3. Fotoğrafı Çekenin / Yaratanın Hakları
Fotoğrafı çeken/yaratan kişinin fikrî mülkiyet haklarından faydalanabilmesi için ilgili fotoğrafın eser niteliğinde olması gerekir. Eser niteliğinde olmayan fotoğraflar ise belirli şartların varlığı hâlinde haksız rekabet hukukunun kurallarından faydalanabilecektir. Türk hukukunda bir ürünün eser niteliği taşıması için, kanunda öngörülen eser türlerinden biri bünyesinde somutlaşmış olması ve eser sahibinin hususiyetini taşıması gerekir. FSEK bağlamında düşünüldüğünde bir fotoğrafın eser mahiyetinde olabileceği eser türleri temelde; “Bedii vasfı bulunmayan her nevi teknik ve ilmi mahiyette fotoğraf eserleri” (m.2/3), “yağlı ve suluboya tablolar, resimler” (m. 4/1) ve “fotografik eserler ve slaytlar” (m. 4/5) olarak karşımıza çıkmaktadır.
– Bedii vasfı bulunmayan fotoğraf eserlerinin amacı, belirli bir bilimsel veya teknik konuyu yüzey ya da cisim hâlinde canlandırarak öğretmek ya da açıklamaktır. Doktrinde bunlar; estetik niteliği bulunmayan bilimsel ve teknik nitelikteki resim, fotoğraf, plan, proje, maket vb. olarak özetlenmektedir1. Bunların ortak özelliği “bedii”, yani estetik özellikten yoksun, sıklıkla öğretici bir amaca hasredilmiş olmalarıdır.
– Yağlı suluboyalar, resimler ile fotografik eserler ve slaytlar ise Kanun’un güzel sanat eserleri kategorisinde yer almaktadır. Bu cihetle bu eserlerin, bedii vasıf taşıması, yani estetik bir mahiyette olması zorunludur (FSEK m. 4/1). Öyleyse bu kapsamdaki bir fotoğraf eserinde fotoğrafçının hususiyetinin; örneğin bir modelin fotoğraf çekimleri sırasında poz ve gölgelemeye ilişkin teknikleri, fotoğraf açısı, photoshop gibi çeşitli müdahalelerinin değerlendirilmesi gerektiği ve ancak bu hâlde “güzel sanat eseri” vasfının söz konusu olacağı açıktır.

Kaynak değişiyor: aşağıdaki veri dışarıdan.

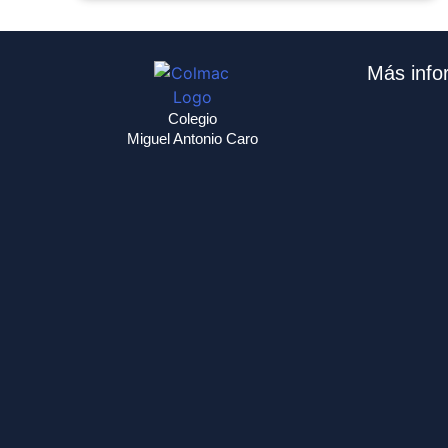
Más info
Colegio
Miguel Antonio Caro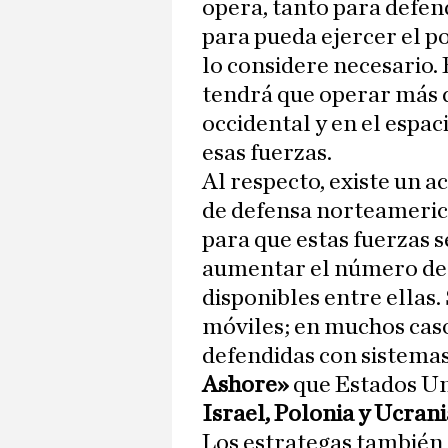
opera, tanto para defen
para pueda ejercer el p
lo considere necesario.
tendrá que operar más d
occidental y en el espac
esas fuerzas.
Al respecto, existe un a
de defensa norteameric
para que estas fuerzas 
aumentar el número de b
disponibles entre ellas.
móviles; en muchos caso
defendidas con sistema
Ashore»
que Estados Un
Israel, Polonia y Ucrani
Los estrategas también 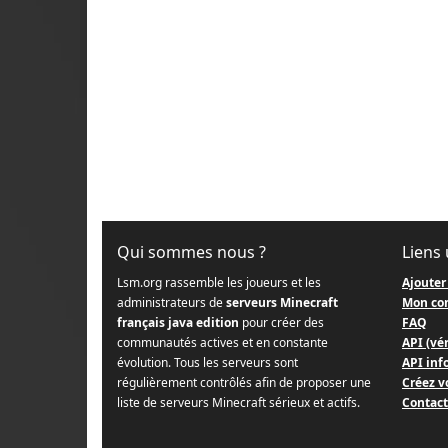
Qui sommes nous ?
Liens 
Lsm.org rassemble les joueurs et les
Ajouter
administrateurs de
serveurs Minecraft
Mon co
français java edition
pour créer des
FAQ
communautés actives et en constante
API (vér
évolution. Tous les serveurs sont
API info
régulièrement contrôlés afin de proposer une
Créez v
liste de serveurs Minecraft sérieux et actifs.
Contact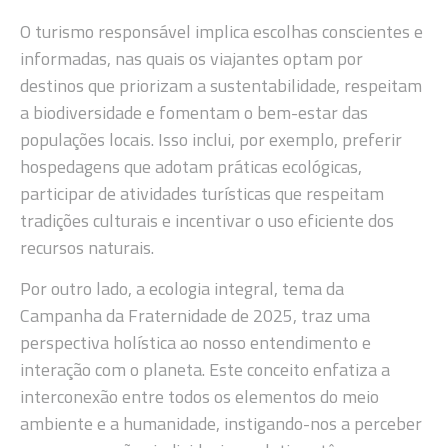
O turismo responsável implica escolhas conscientes e
informadas, nas quais os viajantes optam por
destinos que priorizam a sustentabilidade, respeitam
a biodiversidade e fomentam o bem-estar das
populações locais. Isso inclui, por exemplo, preferir
hospedagens que adotam práticas ecológicas,
participar de atividades turísticas que respeitam
tradições culturais e incentivar o uso eficiente dos
recursos naturais.
Por outro lado, a ecologia integral, tema da
Campanha da Fraternidade de 2025, traz uma
perspectiva holística ao nosso entendimento e
interação com o planeta. Este conceito enfatiza a
interconexão entre todos os elementos do meio
ambiente e a humanidade, instigando-nos a perceber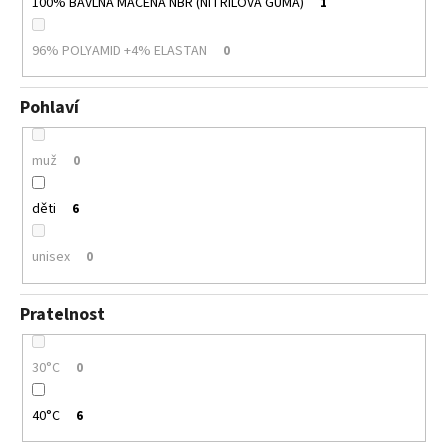
100% BAVLNA MÁČENÁ NBR (NITRILOVÁ GUMA)
1
96% POLYAMID +4% ELASTAN
0
Pohlaví
muž
0
děti
6
unisex
0
Pratelnost
30°C
0
40°C
6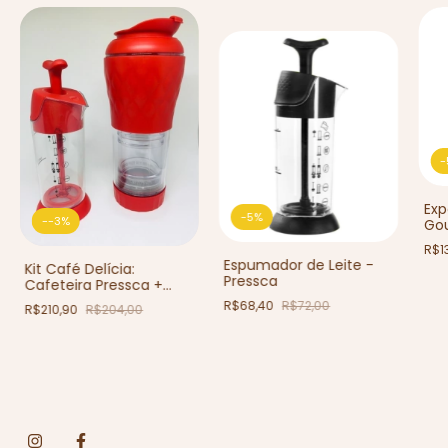
-
Exp
-
5
%
-
-3
%
Gou
R$1
Espumador de Leite -
Kit Café Delícia:
Pressca
Cafeteira Pressca +
Espumador de Leite
R$68,40
R$72,00
R$210,90
R$204,00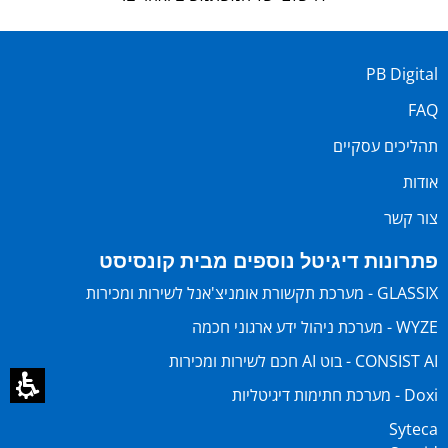
PB Digital
FAQ
תהליכים עסקיים
אודות
צור קשר
פתרונות דיגיטל נוספים מבית קונסיסט
GLASSIX - מערכת תקשורת אומניצ'אנל לשירות ומכירות
WYZE - מערכת ניהול ידע ארגוני חכמה
CONSIST AI - בוט AI חכם לשירות ומכירות
Doxi - מערכת חתימות דיגיטליות
Syteca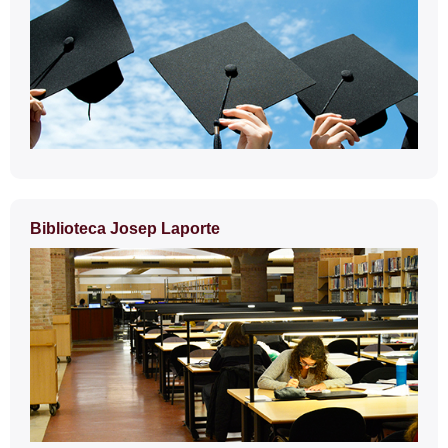
Biblioteca Josep Laporte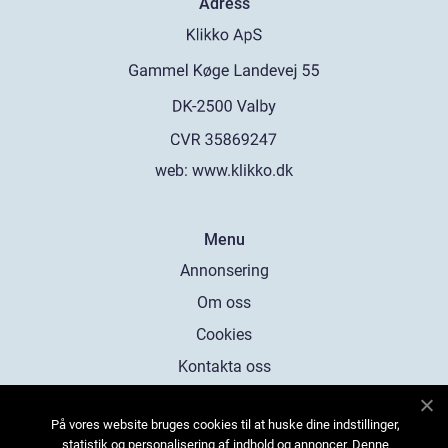
Adress
web:
www.klikko.dk
Menu
Annonsering
Om oss
Cookies
Kontakta oss
Sitemap
På vores website bruges cookies til at huske dine indstillinger,
statistik og personalisering af indhold og annoncer. Denne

Eserin “estetik bir amaçla” yaratılması da şart değildir; eser sahibinin bir “sanatçı”, söz gelimi bir fotoğrafçı olması da gerekmez.2
Bir fotoğrafın FSEK’te sayılan eser türlerinden birinin kapsamına girdiğine ve “hususiyet” şartını taşıdığına ilişkin değerlendirme, uygulamada bilirkişiler tarafından yapılmaktadır. Örneğin bir moda dergisinin çekimleri esnasında çekilen fotoğrafların izinsiz olarak internette yayınlanmasına ilişkin bir davada, eser mahiyetine ilişkin değerlendirme bilirkişiler tarafından yapılacaktır. Bilirkişilerin bu fotoğrafların eser olmadığına karar vermesi, tek başına bir hakkın ihlal edilmediği anlamına gelmez3. Zira eser mahiyeti taşımayan fotoğraflar, başka hukukî korumalardan yararlanabilir. Nitekim bu örnekte “haksız rekabet” kapsamında bir değerlendirme yapılabilecek ve ilgili fotoğraflar eser mahiyetinde olmasa bile bir hak ihlali kararı verilebilecektir.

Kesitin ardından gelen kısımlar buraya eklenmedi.